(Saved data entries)
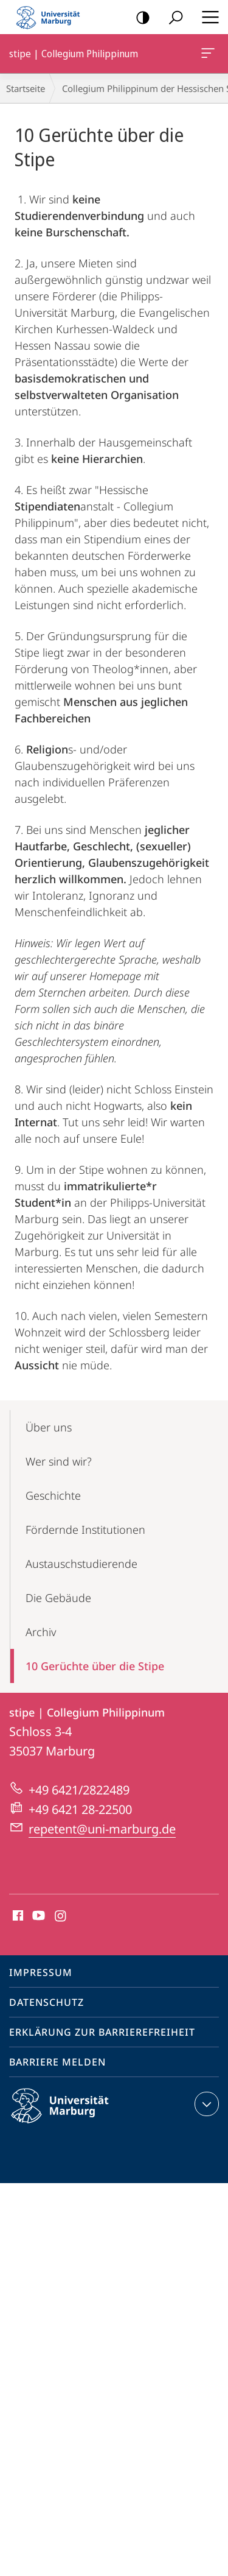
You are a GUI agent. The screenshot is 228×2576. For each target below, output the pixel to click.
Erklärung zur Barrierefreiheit (102, 2032)
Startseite (25, 88)
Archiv (41, 1632)
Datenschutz (46, 2002)
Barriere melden (57, 2062)
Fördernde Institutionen (85, 1529)
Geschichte (53, 1495)
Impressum (40, 1972)
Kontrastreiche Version (138, 18)
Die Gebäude (58, 1597)
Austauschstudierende (81, 1563)
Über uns (49, 1427)
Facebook (16, 1916)
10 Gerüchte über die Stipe (95, 1666)
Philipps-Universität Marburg (70, 2115)
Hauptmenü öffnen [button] (206, 17)
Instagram (61, 1916)
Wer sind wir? (59, 1461)
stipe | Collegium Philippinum (206, 55)
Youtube (37, 1916)
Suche (171, 18)
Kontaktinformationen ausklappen (205, 2104)
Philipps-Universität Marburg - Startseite (52, 17)
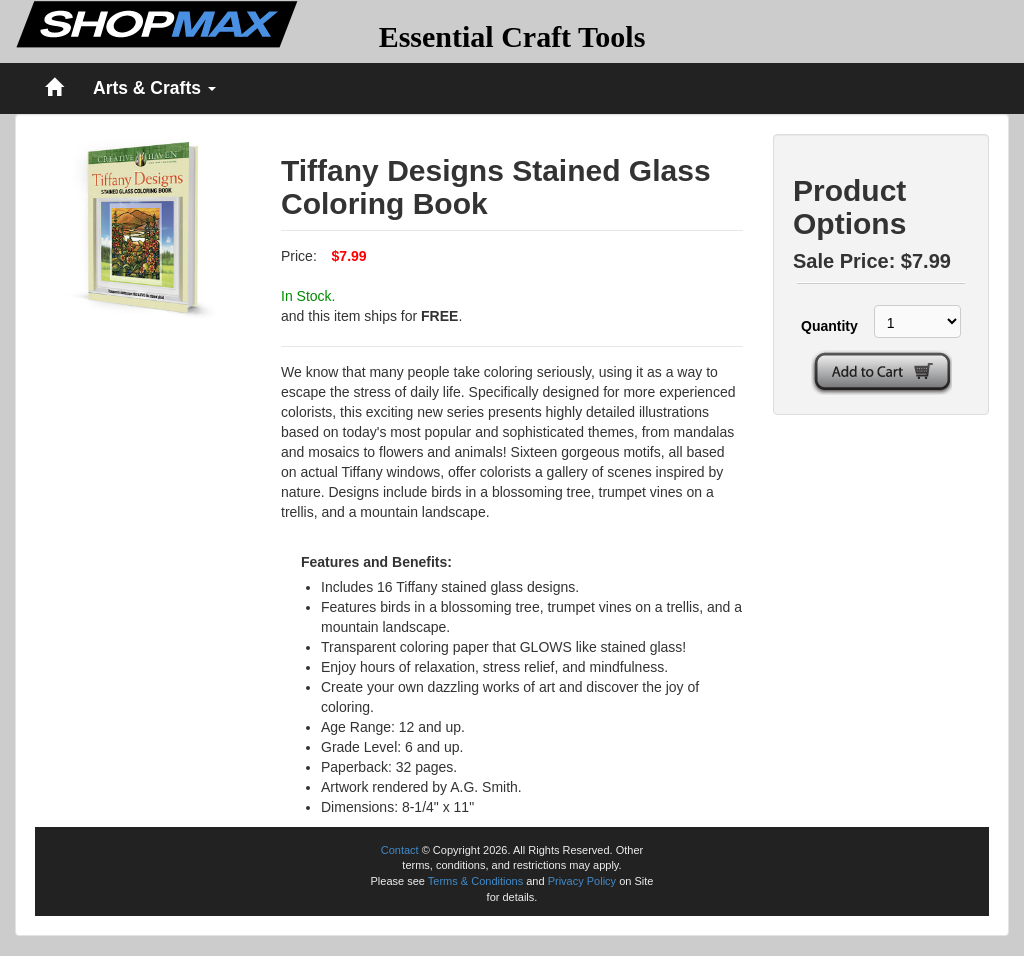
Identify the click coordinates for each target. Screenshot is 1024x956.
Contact (400, 850)
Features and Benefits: (376, 562)
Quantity (826, 326)
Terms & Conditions (475, 881)
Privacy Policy (582, 881)
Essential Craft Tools (512, 36)
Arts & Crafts (154, 88)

**Work instruction**
Among the records above, locate the line containing "Archiv (41, 1632)" and the line containing "Features and Benefits: (376, 562)", then transcribe exactly the lines starting at the first and ending at the second, with no pictures.

**Response box**
Archiv (41, 1632)
Datenschutz (46, 2002)
Barriere melden (57, 2062)
Fördernde Institutionen (85, 1529)
Geschichte (53, 1495)
Impressum (40, 1972)
Kontrastreiche Version (138, 18)
Die Gebäude (58, 1597)
Austauschstudierende (81, 1563)
Über uns (49, 1427)
Facebook (16, 1916)
10 Gerüchte über die Stipe (95, 1666)
Philipps-Universität Marburg (70, 2115)
Hauptmenü öffnen [button] (206, 17)
Instagram (61, 1916)
Wer sind wir? (59, 1461)
stipe | Collegium Philippinum (206, 55)
Youtube (37, 1916)
Suche (171, 18)
Kontaktinformationen ausklappen (205, 2104)
Philipps-Universität Marburg - Startseite (52, 17)
Identify the click coordinates for each target. Screenshot is 1024x956.
Contact (400, 850)
Features and Benefits: (376, 562)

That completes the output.